Activity
Each entry below is to be duplicated verbatim.

Task data
***

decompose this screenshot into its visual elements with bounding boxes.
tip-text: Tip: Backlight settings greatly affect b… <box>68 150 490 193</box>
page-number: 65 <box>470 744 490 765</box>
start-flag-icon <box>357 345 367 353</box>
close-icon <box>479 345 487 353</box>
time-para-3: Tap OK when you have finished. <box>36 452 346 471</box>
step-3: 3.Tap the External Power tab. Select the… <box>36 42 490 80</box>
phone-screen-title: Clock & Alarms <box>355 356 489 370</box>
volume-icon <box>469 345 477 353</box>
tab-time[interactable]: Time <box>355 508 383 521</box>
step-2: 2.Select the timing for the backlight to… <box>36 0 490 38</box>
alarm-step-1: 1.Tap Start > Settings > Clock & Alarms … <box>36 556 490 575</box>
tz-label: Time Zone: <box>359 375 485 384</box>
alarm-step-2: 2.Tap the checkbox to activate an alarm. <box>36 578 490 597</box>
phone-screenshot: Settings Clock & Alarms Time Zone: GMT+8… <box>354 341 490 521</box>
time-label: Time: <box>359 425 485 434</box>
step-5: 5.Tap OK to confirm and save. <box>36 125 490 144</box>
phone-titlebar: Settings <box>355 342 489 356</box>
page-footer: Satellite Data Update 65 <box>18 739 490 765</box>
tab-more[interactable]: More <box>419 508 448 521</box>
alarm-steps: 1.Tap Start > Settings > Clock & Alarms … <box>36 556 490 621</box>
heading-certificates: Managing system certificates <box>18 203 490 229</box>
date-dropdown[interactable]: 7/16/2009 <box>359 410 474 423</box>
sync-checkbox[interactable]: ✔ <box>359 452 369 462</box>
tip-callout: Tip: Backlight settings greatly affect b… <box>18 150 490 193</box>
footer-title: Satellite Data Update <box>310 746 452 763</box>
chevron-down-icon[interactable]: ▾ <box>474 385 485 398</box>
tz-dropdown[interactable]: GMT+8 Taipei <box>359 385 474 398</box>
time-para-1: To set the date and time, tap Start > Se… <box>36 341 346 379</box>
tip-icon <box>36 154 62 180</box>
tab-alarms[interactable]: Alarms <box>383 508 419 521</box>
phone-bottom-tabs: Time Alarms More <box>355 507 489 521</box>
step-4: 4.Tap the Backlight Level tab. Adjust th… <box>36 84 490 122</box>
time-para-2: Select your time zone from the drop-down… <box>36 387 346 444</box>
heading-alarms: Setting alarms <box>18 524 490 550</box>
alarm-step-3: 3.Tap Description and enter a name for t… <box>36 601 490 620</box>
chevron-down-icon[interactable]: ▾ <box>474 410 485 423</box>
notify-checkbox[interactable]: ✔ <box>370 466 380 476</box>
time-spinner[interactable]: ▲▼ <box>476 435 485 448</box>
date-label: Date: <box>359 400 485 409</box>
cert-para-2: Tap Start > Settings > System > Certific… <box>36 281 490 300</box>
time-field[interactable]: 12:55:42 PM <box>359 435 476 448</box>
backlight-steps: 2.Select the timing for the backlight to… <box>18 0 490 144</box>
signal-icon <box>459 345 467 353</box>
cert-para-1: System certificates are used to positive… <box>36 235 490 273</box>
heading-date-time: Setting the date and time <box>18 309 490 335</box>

***

Answer for the task
decompose this screenshot into its visual elements with bounding boxes.
tip-text: Tip: Backlight settings greatly affect b… <box>68 150 490 193</box>
page-number: 65 <box>470 744 490 765</box>
start-flag-icon <box>357 345 367 353</box>
close-icon <box>479 345 487 353</box>
time-para-3: Tap OK when you have finished. <box>36 452 346 471</box>
step-3: 3.Tap the External Power tab. Select the… <box>36 42 490 80</box>
phone-screen-title: Clock & Alarms <box>355 356 489 370</box>
volume-icon <box>469 345 477 353</box>
tab-time[interactable]: Time <box>355 508 383 521</box>
step-2: 2.Select the timing for the backlight to… <box>36 0 490 38</box>
alarm-step-1: 1.Tap Start > Settings > Clock & Alarms … <box>36 556 490 575</box>
tz-label: Time Zone: <box>359 375 485 384</box>
alarm-step-2: 2.Tap the checkbox to activate an alarm. <box>36 578 490 597</box>
phone-screenshot: Settings Clock & Alarms Time Zone: GMT+8… <box>354 341 490 521</box>
time-label: Time: <box>359 425 485 434</box>
step-5: 5.Tap OK to confirm and save. <box>36 125 490 144</box>
phone-titlebar: Settings <box>355 342 489 356</box>
page-footer: Satellite Data Update 65 <box>18 739 490 765</box>
tab-more[interactable]: More <box>419 508 448 521</box>
alarm-steps: 1.Tap Start > Settings > Clock & Alarms … <box>36 556 490 621</box>
heading-certificates: Managing system certificates <box>18 203 490 229</box>
date-dropdown[interactable]: 7/16/2009 <box>359 410 474 423</box>
sync-checkbox[interactable]: ✔ <box>359 452 369 462</box>
tip-callout: Tip: Backlight settings greatly affect b… <box>18 150 490 193</box>
footer-title: Satellite Data Update <box>310 746 452 763</box>
chevron-down-icon[interactable]: ▾ <box>474 385 485 398</box>
tz-dropdown[interactable]: GMT+8 Taipei <box>359 385 474 398</box>
time-para-1: To set the date and time, tap Start > Se… <box>36 341 346 379</box>
tip-icon <box>36 154 62 180</box>
tab-alarms[interactable]: Alarms <box>383 508 419 521</box>
phone-bottom-tabs: Time Alarms More <box>355 507 489 521</box>
step-4: 4.Tap the Backlight Level tab. Adjust th… <box>36 84 490 122</box>
time-para-2: Select your time zone from the drop-down… <box>36 387 346 444</box>
heading-alarms: Setting alarms <box>18 524 490 550</box>
alarm-step-3: 3.Tap Description and enter a name for t… <box>36 601 490 620</box>
chevron-down-icon[interactable]: ▾ <box>474 410 485 423</box>
notify-checkbox[interactable]: ✔ <box>370 466 380 476</box>
time-spinner[interactable]: ▲▼ <box>476 435 485 448</box>
date-label: Date: <box>359 400 485 409</box>
cert-para-2: Tap Start > Settings > System > Certific… <box>36 281 490 300</box>
time-field[interactable]: 12:55:42 PM <box>359 435 476 448</box>
backlight-steps: 2.Select the timing for the backlight to… <box>18 0 490 144</box>
signal-icon <box>459 345 467 353</box>
cert-para-1: System certificates are used to positive… <box>36 235 490 273</box>
heading-date-time: Setting the date and time <box>18 309 490 335</box>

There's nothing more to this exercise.